--- Exercise ---
Which lines of the data include the string "column"? List them all.

--- Data extracts ---
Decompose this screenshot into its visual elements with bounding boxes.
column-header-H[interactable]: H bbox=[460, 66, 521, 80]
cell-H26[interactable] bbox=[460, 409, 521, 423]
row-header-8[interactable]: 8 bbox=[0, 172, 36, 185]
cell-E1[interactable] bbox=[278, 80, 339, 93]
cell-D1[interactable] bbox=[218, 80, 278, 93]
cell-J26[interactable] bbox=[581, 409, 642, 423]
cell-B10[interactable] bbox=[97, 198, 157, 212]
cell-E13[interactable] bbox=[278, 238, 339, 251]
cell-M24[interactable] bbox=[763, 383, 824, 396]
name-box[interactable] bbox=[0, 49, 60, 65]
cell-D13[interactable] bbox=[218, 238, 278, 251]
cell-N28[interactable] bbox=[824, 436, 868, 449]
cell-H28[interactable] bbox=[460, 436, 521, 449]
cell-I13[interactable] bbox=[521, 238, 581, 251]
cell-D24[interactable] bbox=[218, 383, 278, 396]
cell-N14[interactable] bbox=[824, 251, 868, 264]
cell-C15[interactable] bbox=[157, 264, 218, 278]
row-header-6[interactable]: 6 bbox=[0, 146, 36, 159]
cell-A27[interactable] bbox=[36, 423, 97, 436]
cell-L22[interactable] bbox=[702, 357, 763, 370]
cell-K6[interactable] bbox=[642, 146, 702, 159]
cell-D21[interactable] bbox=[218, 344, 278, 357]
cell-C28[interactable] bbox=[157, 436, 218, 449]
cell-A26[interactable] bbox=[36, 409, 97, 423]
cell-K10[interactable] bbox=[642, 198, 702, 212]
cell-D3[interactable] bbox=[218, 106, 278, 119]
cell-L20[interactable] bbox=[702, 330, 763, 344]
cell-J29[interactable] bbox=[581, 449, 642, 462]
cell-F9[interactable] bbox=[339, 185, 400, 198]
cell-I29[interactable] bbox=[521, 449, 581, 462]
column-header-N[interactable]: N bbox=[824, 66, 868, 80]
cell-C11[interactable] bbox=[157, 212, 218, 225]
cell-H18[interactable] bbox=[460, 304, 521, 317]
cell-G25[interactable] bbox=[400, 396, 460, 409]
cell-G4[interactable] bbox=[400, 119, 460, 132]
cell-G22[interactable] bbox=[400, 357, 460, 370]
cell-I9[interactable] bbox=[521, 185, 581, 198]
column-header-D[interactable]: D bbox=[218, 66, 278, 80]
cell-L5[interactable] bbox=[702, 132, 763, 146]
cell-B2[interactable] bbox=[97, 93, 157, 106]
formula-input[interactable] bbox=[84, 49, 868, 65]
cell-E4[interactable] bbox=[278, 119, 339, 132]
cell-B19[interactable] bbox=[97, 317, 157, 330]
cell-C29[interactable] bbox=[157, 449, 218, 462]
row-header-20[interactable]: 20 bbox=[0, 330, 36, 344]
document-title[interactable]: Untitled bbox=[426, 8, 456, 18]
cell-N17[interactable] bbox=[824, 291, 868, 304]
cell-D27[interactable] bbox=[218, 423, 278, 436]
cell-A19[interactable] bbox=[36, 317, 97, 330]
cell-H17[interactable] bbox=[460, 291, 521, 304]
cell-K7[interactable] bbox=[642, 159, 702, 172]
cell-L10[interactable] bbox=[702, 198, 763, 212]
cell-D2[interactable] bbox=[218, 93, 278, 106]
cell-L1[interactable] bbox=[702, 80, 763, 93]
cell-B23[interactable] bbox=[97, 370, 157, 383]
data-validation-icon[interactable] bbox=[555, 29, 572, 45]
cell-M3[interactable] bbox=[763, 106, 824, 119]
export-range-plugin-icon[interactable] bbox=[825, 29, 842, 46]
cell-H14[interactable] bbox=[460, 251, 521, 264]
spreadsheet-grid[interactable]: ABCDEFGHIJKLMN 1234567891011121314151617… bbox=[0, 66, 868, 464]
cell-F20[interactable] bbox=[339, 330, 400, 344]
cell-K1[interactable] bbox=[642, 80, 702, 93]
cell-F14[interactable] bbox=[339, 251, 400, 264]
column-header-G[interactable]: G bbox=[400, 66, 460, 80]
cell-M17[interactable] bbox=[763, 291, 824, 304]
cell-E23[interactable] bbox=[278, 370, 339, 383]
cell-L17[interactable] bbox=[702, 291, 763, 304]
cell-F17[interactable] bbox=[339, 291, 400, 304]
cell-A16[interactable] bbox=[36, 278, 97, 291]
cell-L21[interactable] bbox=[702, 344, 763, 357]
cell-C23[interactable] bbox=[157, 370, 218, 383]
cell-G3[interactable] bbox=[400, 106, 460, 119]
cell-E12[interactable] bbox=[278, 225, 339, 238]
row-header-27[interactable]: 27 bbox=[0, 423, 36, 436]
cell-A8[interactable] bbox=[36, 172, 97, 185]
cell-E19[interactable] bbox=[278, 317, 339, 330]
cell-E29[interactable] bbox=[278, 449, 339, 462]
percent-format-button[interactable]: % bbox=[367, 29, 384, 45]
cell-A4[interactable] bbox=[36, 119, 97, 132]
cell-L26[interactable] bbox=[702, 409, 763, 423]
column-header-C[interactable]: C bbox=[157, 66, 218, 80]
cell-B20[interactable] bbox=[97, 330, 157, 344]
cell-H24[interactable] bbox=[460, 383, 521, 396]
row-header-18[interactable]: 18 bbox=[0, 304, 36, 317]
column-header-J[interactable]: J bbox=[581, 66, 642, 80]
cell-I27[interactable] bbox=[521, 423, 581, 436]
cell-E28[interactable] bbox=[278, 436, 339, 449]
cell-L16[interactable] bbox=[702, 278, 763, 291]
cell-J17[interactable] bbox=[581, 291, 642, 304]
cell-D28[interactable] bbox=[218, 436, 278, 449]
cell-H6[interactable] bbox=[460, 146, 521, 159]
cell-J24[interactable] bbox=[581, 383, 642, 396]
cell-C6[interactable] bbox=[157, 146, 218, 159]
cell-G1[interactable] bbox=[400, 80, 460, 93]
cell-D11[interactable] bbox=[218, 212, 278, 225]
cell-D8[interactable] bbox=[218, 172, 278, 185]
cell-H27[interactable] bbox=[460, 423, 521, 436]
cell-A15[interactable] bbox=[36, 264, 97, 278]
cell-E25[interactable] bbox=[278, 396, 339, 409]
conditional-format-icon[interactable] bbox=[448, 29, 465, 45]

--- Solved problem ---
column-header-H[interactable]: H bbox=[460, 66, 521, 80]
column-header-N[interactable]: N bbox=[824, 66, 868, 80]
column-header-D[interactable]: D bbox=[218, 66, 278, 80]
column-header-G[interactable]: G bbox=[400, 66, 460, 80]
column-header-C[interactable]: C bbox=[157, 66, 218, 80]
column-header-J[interactable]: J bbox=[581, 66, 642, 80]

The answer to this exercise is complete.